Web 2.0 hat längst den Zenit eines kurzweiligen Hypes überschritten und wird zunehmend in Marketingplanungen unterschiedlicher Branchen als relevantes Instrument einbezogen. Eine aktuelle Studie zeigt, dass die Relevanz der neuen Kommunikationsformen nicht mehr zu vernachlässigen ist. Unternehmer sollten sich daher genau über mögliche Einsätze von Web 2.0 Werkzeugen informieren.
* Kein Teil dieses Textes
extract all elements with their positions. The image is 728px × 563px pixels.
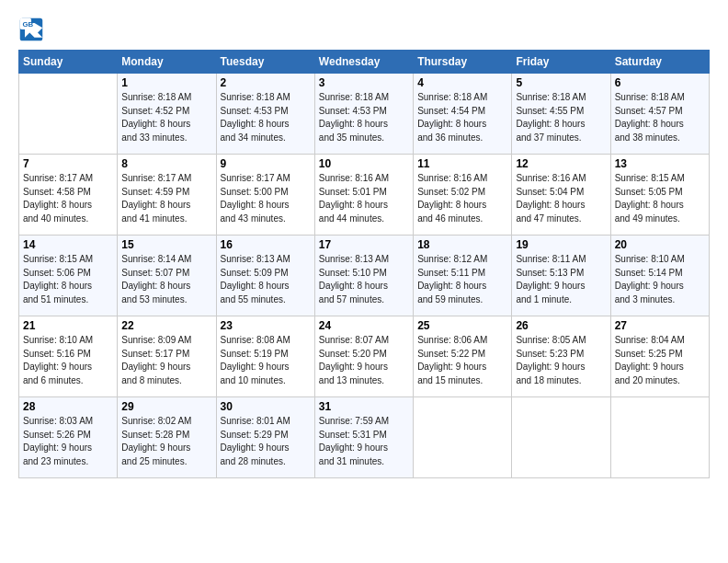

Status Quo von Web 2.0 in der Praxis
Die anfängliche Euphorie und überzogenen Erwartungen des Trends Web 2.0 flachen zunehmend ab. Stattdessen häufen sich in jüngster Zeit ernst zu nehmende Praxisbeispiele – und das nicht nur von internet- und jugendaffinen Markenunternehmen, sondern auch von vermeintlich traditionellen Anbietern. So hat beispielsweise die Luxusmarke Cartier nach einem Engagement in der Community „Asmallworld“ nun für ein Jahr lang eine Kampagne auf den englischen, französischen, italienischen, spanischen und japanischen Seiten der Plattform „MySpace“ gebucht. Dieses Fallbeispiel verdeutlicht , dass sich neue Kommunikationsinstrumente wie soziale Netzwerke, Themen-Blogs oder virtuelle Profile in einer breiten Gesellschaftsschicht etabliert haben.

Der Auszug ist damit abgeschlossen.